=Paper= {{Paper |id=Vol-1179/CLEF2013wn-CLEFER-Bodenreider2013 |storemode=property |title=Multi-lingual Features of the Unified Medical Language System |pdfUrl=https://ceur-ws.org/Vol-1179/CLEF2013wn-CLEFER-Bodenreider2013.pdf |volume=Vol-1179 |dblpUrl=https://dblp.org/rec/conf/clef/Bodenreider13 }} ==Multi-lingual Features of the Unified Medical Language System== https://ceur-ws.org/Vol-1179/CLEF2013wn-CLEFER-Bodenreider2013.pdf
         Multi-lingual Features of the Unified Medical Language System
                                                  Olivier Bodenreider
          Lister Hill National Center for Biomedical Communications, National Library of Medicine, Bethesda, MD, USA
                                                  obodenreider@mail.nih.gov

The Unified Medical Language System (UMLS) is a terminology integration system developed and
maintained by the U.S. National Library of Medicine (NLM). Over the past 20 years, the UMLS
Metathesaurus has been extended to encompass 168 source vocabularies.
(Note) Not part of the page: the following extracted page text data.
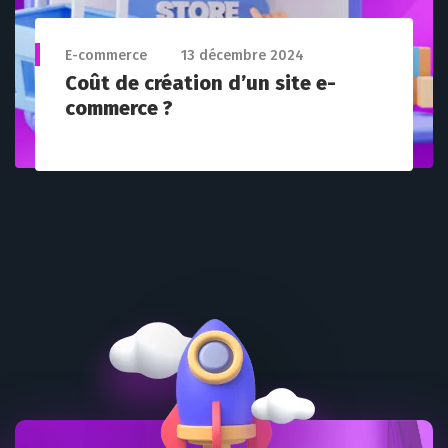
E-commerce
13 décembre 2024
Coût de création d’un site e-
commerce ?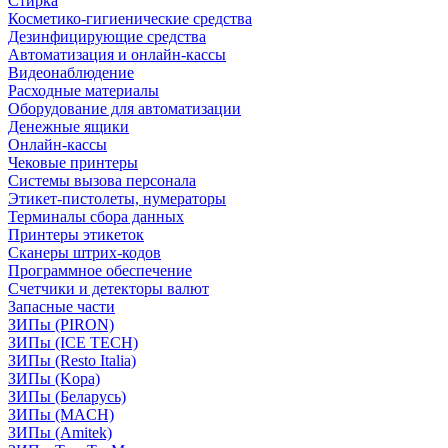
Стирка
Косметико-гигиенические средства
Дезинфицирующие средства
Автоматизация и онлайн-кассы
Видеонаблюдение
Расходные материалы
Оборудование для автоматизации
Денежные ящики
Онлайн-кассы
Чековые принтеры
Системы вызова персонала
Этикет-пистолеты, нумераторы
Терминалы сбора данных
Принтеры этикеток
Сканеры штрих-кодов
Программное обеспечение
Счетчики и детекторы валют
Запасные части
ЗИПы (PIRON)
ЗИПы (ICE TECH)
ЗИПы (Resto Italia)
ЗИПы (Kopa)
ЗИПы (Беларусь)
ЗИПы (MACH)
ЗИПы (Amitek)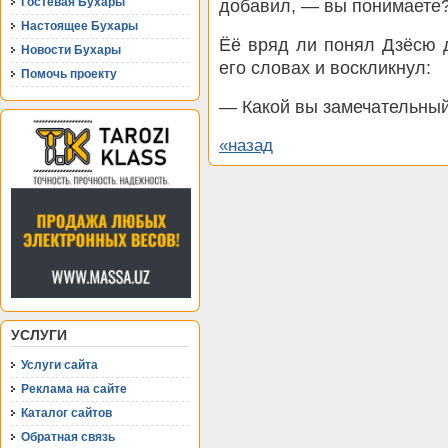
Гостевая Бухары
добавил, — вы понимаете
Настоящее Бухары
Ёё вряд ли понял Дзёсю д
Новости Бухары
его словах и воскликнул:
Помочь проекту
— Какой вы замечательный
«назад
УСЛУГИ
Услуги сайта
Реклама на сайте
Каталог сайтов
Обратная связь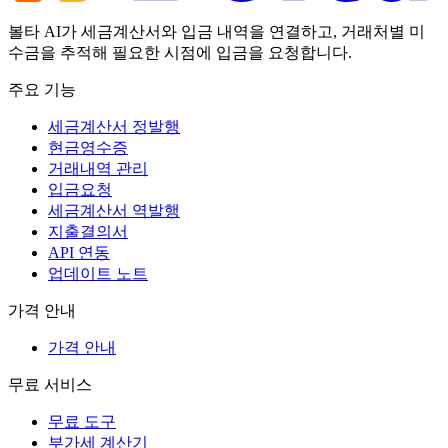
볼타 AI가 세금계산서와 입금 내역을 연결하고, 거래처별 미
수금을 추적해 필요한 시점에 입금을 요청합니다.
주요 기능
세금계산서 정발행
현금영수증
거래내역 관리
입금요청
세금계산서 역발행
지출결의서
API 연동
업데이트 노트
가격 안내
가격 안내
무료 서비스
무료 도구
부가세 계산기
While English is the
dominant language (116 source vocabularies), 52 vocabularies in the Metathesaurus are in languages
other than English (6 in Dutch, German and Spanish ; 5 in French ; 4 in Italian and Portuguese ; 2 in
Czech, Finnish, Hungarian, Japanese, Korean, Norwegian and Swedish ; and 1 in Basque, Croatian,
Danish, Hebrew, Latvian, Polish and Russian).
NLM does not translate any of these vocabularies, but rather integrates translations of English
vocabularies when they are available. Examples include the Medical Subject Headings (MeSH) present in
the Metathesaurus in 16 languages ; the International Classification of Primary Care (ICPC) in 14 ; the
Medical Dictionary for Regulatory Activities Terminology (MedDRA) in 10 ; and the WHO Adverse Drug
Reaction Terminology in 5. Of note, SNOMED CT and the Physicians' Current Procedural Terminology
(CPT) are both present in English and Spanish, because these two languages are the main languages
used in the U.S.
Synonymous terms from source vocabularies are clustered into a UMLS concept regardless of language.
This feature of the Metathesaurus makes it easy for users to identify non-English synonyms for a given
concept and, conversely, to identify a concept from a term in a given language. Ignoring obsolete
concepts, the Metathesaurus contains 2.8M concepts with English terms. With terms in 12% of the
concepts, Spanish is the second most represented language in the Metathesaurus (mainly due to the
presence of the Spanish translation of SNOMED CT). Other languages are represented in at most 3% of
the concepts. Separate word indexes are provided for each language. The Metathesaurus has adopted
the Unicode character set over 10 years ago and uses UTF-8 for character encoding.
UMLS users have taken advantage of the parallel corpus provided by the integration of vocabularies in
multiple languages. Cross-lingual information retrieval systems such as BabelMeSH and MorphoSaurus
leverage the UMLS Metathesaurus, which has also been used to support the translation of vocabularies
such as SNOMED CT and the Foundational Model of Anatomy, and for acquiring parallel lexicons.
The UMLS is available at https://uts.nlm.nih.gov/. Using the UMLS Metathesaurus requires a free
license, due to intellectual property restrictions with some of the source vocabularies.